Eddie nodded. "We need chocolate to live."
She blinked. "Well, I know it often feels like it, but-"
"No, really. It's got phenethylamine in it." They shrugged. "It's a choice between eating chocolate and eating brains, and chocolate tastes better."
"Ah." The doctor nodded. "So that's why you eat brains?"
"It's certainly not for the taste. Do you know what raw human brains TASTE like?" They made a face. "Bleah."
"I can imagine." She frowned thoughtfully. "You know, Eddie, I've been looking over your casefiles. They're a very interesting read, once you get past page one's overview, which is always along the lines of 'Six kinds of insanely homicidal, lock him up forever.' From what I see, though, the actual symptoms don't really bear that out. As I understand it, since you've been joined together, you've had stress-"
"We haven't been having a good year, what with the arrest and everything."
"- wild mood swings-"
"YOU try being calm with all these spandex-wearing idiots after you..."
"One half of us lost a career thanks to that wall-crawling red-and-blue jerk, and the other half was heartlessly rejected by him."
"-need for personal validation-"
"That's not true! We ARE a hero, we are!"
"Butt-kicking is fun."
"We're not irrational, we're half alien. That's speciesist."
"-bouts of self-justification-"
"It's not! We really do only kill bad people who deserve it!"
"-and chemical dependencies involving chocolate."

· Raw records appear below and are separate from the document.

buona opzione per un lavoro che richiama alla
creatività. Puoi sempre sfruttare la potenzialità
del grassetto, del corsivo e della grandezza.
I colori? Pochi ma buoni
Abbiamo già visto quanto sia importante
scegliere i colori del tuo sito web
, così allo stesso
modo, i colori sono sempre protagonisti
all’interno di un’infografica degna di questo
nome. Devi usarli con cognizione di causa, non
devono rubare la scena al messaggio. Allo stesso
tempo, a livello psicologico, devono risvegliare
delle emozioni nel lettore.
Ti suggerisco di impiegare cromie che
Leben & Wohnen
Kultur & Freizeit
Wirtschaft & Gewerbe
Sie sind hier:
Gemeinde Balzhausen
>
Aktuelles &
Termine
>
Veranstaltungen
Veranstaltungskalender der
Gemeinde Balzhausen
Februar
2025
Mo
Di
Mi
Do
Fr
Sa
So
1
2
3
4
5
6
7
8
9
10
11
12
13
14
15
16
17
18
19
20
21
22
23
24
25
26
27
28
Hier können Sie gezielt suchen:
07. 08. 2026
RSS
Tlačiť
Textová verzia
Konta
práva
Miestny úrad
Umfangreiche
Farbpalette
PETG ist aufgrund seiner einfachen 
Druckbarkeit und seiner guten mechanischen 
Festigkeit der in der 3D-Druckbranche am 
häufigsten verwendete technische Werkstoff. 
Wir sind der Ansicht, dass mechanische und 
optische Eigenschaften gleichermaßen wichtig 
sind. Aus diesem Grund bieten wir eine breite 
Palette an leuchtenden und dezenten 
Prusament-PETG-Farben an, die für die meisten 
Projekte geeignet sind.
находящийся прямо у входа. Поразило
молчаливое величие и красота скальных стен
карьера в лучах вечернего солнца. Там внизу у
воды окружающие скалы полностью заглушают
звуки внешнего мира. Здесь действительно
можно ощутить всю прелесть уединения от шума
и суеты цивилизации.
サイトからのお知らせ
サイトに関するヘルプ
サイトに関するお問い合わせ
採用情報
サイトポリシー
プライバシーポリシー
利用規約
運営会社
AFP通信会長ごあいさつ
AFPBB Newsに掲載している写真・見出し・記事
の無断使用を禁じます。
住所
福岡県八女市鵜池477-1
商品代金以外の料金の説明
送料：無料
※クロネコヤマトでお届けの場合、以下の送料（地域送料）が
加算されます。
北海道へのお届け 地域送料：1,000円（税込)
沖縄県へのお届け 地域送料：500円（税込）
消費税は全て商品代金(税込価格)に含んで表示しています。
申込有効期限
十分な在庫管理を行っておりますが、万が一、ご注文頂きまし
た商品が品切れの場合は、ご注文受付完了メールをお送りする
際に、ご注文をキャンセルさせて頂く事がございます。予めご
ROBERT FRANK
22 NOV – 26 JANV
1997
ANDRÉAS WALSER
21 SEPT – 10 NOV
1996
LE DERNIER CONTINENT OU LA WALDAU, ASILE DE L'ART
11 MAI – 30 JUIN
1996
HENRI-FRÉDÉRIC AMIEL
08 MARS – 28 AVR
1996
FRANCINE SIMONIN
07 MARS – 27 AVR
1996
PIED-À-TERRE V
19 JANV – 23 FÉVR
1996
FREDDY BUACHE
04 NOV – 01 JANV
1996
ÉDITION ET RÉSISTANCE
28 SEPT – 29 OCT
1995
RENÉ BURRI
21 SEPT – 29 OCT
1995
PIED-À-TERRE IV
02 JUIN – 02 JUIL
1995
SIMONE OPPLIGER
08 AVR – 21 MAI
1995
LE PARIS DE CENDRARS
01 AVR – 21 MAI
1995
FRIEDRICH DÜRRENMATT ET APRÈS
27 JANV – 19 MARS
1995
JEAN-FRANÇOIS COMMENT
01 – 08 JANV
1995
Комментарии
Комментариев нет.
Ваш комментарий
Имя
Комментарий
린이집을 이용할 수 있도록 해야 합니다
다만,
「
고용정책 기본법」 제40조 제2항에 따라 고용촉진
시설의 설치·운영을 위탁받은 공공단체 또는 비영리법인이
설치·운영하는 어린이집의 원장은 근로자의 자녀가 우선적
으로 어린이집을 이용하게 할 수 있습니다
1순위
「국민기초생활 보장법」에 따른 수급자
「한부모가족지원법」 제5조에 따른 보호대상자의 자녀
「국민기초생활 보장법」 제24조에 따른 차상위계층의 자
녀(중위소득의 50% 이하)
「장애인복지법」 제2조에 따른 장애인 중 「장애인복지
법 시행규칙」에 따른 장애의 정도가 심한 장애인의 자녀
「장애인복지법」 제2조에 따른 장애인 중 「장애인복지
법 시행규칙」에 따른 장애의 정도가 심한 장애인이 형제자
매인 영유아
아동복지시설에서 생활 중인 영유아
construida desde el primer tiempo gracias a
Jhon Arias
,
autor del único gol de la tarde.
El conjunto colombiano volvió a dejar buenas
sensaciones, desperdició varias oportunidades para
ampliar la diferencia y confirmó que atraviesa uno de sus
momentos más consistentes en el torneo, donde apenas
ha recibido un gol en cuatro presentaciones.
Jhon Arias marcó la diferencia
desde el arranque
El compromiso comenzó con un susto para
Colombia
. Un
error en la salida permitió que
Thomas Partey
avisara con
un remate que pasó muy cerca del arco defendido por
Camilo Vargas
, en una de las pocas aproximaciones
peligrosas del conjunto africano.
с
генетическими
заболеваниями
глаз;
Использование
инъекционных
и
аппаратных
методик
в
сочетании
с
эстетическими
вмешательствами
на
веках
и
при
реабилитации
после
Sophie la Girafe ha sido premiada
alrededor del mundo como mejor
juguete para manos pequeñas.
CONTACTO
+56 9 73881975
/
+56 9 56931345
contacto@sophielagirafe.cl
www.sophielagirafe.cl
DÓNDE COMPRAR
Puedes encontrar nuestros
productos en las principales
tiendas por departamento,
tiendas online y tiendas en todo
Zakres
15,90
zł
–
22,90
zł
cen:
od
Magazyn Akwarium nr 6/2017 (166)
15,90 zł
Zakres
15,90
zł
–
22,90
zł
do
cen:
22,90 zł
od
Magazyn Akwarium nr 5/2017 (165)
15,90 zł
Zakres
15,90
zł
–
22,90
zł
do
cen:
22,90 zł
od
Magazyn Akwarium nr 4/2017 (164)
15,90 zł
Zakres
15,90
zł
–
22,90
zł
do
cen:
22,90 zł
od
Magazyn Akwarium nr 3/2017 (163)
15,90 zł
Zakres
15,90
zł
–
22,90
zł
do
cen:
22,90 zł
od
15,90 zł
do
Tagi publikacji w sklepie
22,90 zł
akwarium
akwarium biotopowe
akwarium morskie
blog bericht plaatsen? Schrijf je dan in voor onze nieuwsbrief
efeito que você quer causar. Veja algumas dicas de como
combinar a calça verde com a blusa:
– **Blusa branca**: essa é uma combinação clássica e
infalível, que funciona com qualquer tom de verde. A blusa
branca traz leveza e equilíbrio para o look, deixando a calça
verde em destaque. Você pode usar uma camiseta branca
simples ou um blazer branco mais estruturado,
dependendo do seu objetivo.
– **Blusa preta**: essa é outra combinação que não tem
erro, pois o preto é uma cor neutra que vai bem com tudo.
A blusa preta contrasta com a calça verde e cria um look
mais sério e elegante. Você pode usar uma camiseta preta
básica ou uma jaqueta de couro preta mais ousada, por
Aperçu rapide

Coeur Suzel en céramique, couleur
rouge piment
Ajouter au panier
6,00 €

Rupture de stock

"We can't HELP any of that!" they said, aggrieved. "It's not our fault!"
"Oh, goodness, dear, I know that." She smiled, tucking a strand of hair behind her ear absently. "Just last week I felt exactly the same way."
Eddie blinked. "Huh?"
"Poor thing." She actually leaned over and patted their shoulder. "I know just what you're going through."
"No you don't," they disagreed, on firmer ground now.
"Well, not exactly. I've never had it for more than a week at a time." She reached for her notepad, and scribbled something down. "But basically, Eddie... You've got a perfectly textbook case of PMS. Now you know what it's like to be a woman. Congratulations."
"WE'VE GOT *WHAT*?!?!"
"PMS, dear. Hormonal imbalance." She tore off the sheet of paper, and held it out. "Here's a prescription."
Eddie took the piece of paper, and looked at it. "Chocolate with nuts, Meg Ryan movies, and a visit to a competent naturopath?"
"There are herbal compounds that often help." She looked a bit dubious. "I'm not sure if they'll work on a man, but it's worth a try."
Eddie blinked a few more times. "You're actually saying that I've got some sort of male PMS?"
"That's right. I'd want you to be checked out by a medical doctor to be sure, but my professional opinion is that there's nothing wrong with you mentally. Just hormonally."
"I'm not a psychopath, then?"
"Well, I wouldn't rip any more heads off, if I were you, since although I understand that in England PMS is considered an extenuating circumstance for murder, we're rather backward about it here."
"Oh." They looked down at the list again. "Why nuts in the chocolate?"
"Potassium. It's good for you."
"Oh." They thought about it for a minute. "Can we go now?"
"Of course. I'll see you next week."
The frowned. "But if there's nothing wrong with us, why do we need to come back?"